Himmler, timidement, protestera en affirmant que : quand même, malgré tout, il ne faut pas oublier le rôle éducatif de l’internement mais, pragmatique, il se range très vite aux arguments de celui qui n’est que son subordonné mais que les circonstances placent « momentanément » en avant. Qui sait ? Albert Speer, le ministre tout-puissant de l’Armement, hésite à confier la fabrication d’obus, de grenades ou de balles de mitrailleuses à des déportés. Non par souci humanitaire ou par respect de la convention de Genève, mais simplement parce qu’il considère que tout ce qui est façonné dans les camps de concentration par les déportés est de la plus mauvaise qualité possible. Architecte « bien aimé » du Führer, bâtisseur des perspectives et monuments triomphalistes du Reich de Mille ans, il se rendra en personne à la carrière de Mauthausen pour réclamer que l’on ne lui adresse plus jamais le moindre morceau de granit extrait par des « amateurs ». En 1943, Speer oublie son perfectionnisme et visite les premières usines de munitions qui accueillent des déportés. Il se fait même photographier au milieu de pyjamas rayés et ce document encadré est accroché dans le salon d’attente de son bureau. Aujourd’hui, Speer répète à qui veut bien l’interroger :
— En ce qui concerne les Juifs, ma conscience est loin d’être tranquille, très loin. Ils pèsent sur moi et c’est un fardeau dont je ne me débarrasserai jamais. Je n’étais pas antisémite. Mais lorsque je me suis inscrit au Parti, il m’a bien fallu souscrire aux idées de Hitler. J’ai le sentiment profond d’avoir été coupable de ce qui s’est passé, sans avoir été personnellement impliqué dans les exterminations que, d’ailleurs, j’ignorais. Mais, après tout, faisant partie du gouvernement, j’aurais dû les connaître, j’aurais dû faire l’effort de les connaître… Si j’avais fait une enquête, j’aurais su la vérité concernant les camps et les exterminations. Je reconnais avoir eu une situation qui me permettait de faire ces enquêtes sûres et approfondies. La vérité était à portée de la main, mais pour mon compte, je ne parle que pour moi, je n’ai pas cherché à la découvrir. Rien ne pourra m’absoudre de m’en être abstenu.

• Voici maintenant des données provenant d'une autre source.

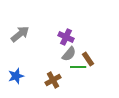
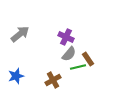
green line: rotated 14 degrees counterclockwise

Werner Von Braun, utilisateur dans au moins une dizaine de kommandos de « matériel » concentrationnaire, donne aujourd’hui les mêmes réponses que Speer. Et Himmler et Oswald Pohl s’ils étaient vivants se raconteraient d’une manière identique.
Ce 30 avril 1942 naissent les kommandos extérieurs qui vont croître et se multiplier au fil des mois et devenir tentaculaires, dans la dernière année de guerre. Certains camps centraux donneront naissance à plus de cent sections qu’il leur sera impossible d’administrer, d’approvisionner, de contrôler. Les commandants locaux, nouveaux seigneurs féodaux, s’accommoderont fort bien de cet état de fait. Parfois, un kommando lointain, trop important pour être « abandonné », est rattaché à un camp-mère plus proche ou devient, tout simplement, indépendant et crée de nouveaux kommandos qui, à leur tour…
Tout au long des libérations du premier trimestre 1945, les Alliés découvriront ainsi plusieurs milliers de camps de concentration, comme si l’Allemagne n’était plus qu’un immense territoire-camp, comme si les Allemands vivaient tous obligatoirement « à moins de dix kilomètres d’un camp ».